The ten plagues begin with a swarm of crocodiles attacking a fleet of ordinary Egyptians. This feeding frenzy—which is very graphic for a PG-13 film—causes the Nile to turn red, which in turn drives frogs onto the land, which then dry and decompose, bringing swarms of gnats. The implication is that although God is the impetus, these calamities are perfectly reasonable from a scientific standpoint.
It is in the depiction of the suffering people that Exodus finds its most powerful theme. Watching poor farmers starve and a woman suffocated by flies creates an intense empathy for the Egyptians. The worst plague brings the Angel of Death, who steals the breath of children in the night, leaving them lifeless. Ramses is not spared this divine wrath as he finds his adorable infant son lifeless in his crib. Wailing uncontrollably, he tries to wake his only child, shaking him like a ragdoll. “Is this your God,” he asks Moses, cradling the swaddled corpse, “a child killer?”
It’s an incredibly honest question, and Moses seems taken aback by it. God does not author evil. Rather, this action was the direct result of the Ramses pride; his son was a holy innocent, just like the poor children who died at Herod’s hand or David and Bathsheba’s first son—and the millions of children who die from infanticide, abortion, in vitro fertilization, malnutrition, starvation, and abuse. They die because sin is present in the world, and every person of good will has the solemn responsibility to protect them. “The Hebrew children lived,” Moses responds. They were saved because their parents cared enough to follow God’s law and place their trust in him.

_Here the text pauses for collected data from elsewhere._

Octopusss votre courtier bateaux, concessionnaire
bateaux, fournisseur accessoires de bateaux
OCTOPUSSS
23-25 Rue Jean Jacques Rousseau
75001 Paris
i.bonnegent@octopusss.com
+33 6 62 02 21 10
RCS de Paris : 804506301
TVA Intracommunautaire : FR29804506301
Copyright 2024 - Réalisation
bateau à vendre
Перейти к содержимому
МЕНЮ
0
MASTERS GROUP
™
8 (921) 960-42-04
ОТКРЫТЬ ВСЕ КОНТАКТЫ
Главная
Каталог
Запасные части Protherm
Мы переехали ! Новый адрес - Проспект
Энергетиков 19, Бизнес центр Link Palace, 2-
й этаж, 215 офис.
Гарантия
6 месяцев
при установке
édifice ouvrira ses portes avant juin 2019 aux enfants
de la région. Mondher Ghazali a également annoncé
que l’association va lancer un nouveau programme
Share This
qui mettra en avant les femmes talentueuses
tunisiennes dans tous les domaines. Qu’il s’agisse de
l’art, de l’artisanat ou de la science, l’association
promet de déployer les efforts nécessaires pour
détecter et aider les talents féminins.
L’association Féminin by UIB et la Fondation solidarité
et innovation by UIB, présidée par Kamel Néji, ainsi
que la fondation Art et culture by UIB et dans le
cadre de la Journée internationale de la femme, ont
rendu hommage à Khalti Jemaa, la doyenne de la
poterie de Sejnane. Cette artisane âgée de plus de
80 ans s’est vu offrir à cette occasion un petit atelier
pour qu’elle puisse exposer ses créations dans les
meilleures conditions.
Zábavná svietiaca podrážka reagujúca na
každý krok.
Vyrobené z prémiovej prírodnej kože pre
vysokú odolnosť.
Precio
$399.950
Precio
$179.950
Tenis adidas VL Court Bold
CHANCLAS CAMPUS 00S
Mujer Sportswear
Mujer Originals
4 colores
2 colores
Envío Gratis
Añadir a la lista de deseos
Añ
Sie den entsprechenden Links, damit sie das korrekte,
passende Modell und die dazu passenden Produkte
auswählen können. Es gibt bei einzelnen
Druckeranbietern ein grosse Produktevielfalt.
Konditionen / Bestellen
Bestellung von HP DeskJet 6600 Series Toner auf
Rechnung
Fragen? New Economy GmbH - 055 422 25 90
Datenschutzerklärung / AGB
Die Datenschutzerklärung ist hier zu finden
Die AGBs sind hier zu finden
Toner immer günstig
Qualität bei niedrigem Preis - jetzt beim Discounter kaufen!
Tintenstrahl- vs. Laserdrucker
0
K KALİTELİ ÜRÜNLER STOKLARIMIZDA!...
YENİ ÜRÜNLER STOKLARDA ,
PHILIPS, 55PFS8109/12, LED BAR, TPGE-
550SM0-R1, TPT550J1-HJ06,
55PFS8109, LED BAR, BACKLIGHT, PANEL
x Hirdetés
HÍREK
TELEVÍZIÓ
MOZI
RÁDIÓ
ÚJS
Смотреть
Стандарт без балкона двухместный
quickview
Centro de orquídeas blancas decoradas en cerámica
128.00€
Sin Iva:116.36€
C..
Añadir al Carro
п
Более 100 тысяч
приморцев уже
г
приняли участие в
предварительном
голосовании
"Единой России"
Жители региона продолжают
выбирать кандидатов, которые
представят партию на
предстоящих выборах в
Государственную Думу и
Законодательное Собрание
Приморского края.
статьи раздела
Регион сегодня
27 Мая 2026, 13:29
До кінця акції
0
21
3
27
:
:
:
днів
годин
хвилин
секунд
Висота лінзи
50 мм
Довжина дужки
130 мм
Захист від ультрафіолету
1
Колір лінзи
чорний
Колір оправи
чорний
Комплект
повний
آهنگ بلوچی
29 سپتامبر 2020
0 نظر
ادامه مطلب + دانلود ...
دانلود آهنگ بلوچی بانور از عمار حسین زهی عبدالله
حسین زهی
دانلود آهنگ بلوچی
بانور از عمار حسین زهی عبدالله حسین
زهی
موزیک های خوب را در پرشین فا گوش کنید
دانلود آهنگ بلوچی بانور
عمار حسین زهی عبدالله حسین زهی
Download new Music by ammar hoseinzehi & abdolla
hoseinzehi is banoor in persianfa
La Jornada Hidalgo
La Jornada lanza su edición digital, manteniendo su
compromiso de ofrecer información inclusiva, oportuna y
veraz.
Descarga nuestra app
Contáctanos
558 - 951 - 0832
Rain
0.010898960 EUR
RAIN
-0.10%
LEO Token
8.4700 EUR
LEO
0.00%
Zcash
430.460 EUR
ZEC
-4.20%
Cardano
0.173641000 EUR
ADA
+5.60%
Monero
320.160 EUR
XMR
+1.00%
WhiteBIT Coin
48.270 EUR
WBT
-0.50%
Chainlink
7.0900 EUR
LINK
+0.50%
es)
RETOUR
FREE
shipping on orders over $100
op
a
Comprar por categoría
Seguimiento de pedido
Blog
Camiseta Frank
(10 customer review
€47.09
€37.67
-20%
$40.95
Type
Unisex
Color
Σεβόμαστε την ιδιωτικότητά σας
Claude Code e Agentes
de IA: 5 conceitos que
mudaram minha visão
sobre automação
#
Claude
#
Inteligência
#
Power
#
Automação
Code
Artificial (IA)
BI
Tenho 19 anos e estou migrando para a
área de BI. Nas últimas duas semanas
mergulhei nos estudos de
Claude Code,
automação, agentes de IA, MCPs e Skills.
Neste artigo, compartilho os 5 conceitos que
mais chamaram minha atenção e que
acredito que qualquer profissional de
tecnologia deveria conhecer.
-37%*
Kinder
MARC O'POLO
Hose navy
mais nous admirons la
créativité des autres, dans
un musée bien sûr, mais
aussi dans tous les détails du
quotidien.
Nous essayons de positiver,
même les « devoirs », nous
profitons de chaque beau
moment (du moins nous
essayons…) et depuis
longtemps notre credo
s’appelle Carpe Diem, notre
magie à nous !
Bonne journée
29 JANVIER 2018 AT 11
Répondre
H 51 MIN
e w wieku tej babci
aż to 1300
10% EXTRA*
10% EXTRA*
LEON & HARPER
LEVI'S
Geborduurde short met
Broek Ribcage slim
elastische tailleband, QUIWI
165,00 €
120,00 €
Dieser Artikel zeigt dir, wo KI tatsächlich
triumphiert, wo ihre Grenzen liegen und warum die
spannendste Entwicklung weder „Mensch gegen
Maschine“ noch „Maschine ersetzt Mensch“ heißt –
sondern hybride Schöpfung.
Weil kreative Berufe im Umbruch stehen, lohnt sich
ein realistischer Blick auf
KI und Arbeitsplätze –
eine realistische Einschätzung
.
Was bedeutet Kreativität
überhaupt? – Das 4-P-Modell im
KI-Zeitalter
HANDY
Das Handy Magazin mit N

Other than that brief exchange, Exodus rarely rises above the level of mediocrity. Its depiction of God is strange and uneven at best. First, Moses does not encounter God in the burning bush (see Exodus 3). Instead, God appears to Moses with the bush (in the background) after the prophet nearly dies in a rockslide, allowing the viewer the option of believing that the revelations seen and heard by Moses were mere hallucinations. Later, when Joshua catches Moses talking to God, it appears that Moses is simply talking to himself. Second, God is portrayed by a young boy (Issac Andrews) who is quite pushy and rather scary. The credits claim he is actually an angel, but the film is unclear.
Exodus: Gods and Kings is an epic film of great scale and with impressive effects, but with little substance or depth. Scott spends millions of dollars on displaying combat and miracles but misses huge opportunities to flesh out the story and enter into the real drama. The writing is uneven and sometimes awkward, and major figures—notably Aaron, the brother of Moses, and Joshua, the successor of Moses—are essentially ignored. Aaron Paul, the multiple Emmy winner from the mega-hit show, Breaking Bad, is cast as Joshua but has only about five lines. Other fine actors, including Sigourney Weaver and Ben Kingsley, are hardly used. And, finally, major events are given short shrift: it takes ten minutes for Moses to walk across the desert in exile, but the golden calf and the giving of the commandments at Mount Sinai are glossed over in seconds.
This film simply doesn’t bring much to the story and, at times, undermines the story. I rarely ever say this, but the book really is better. Much better.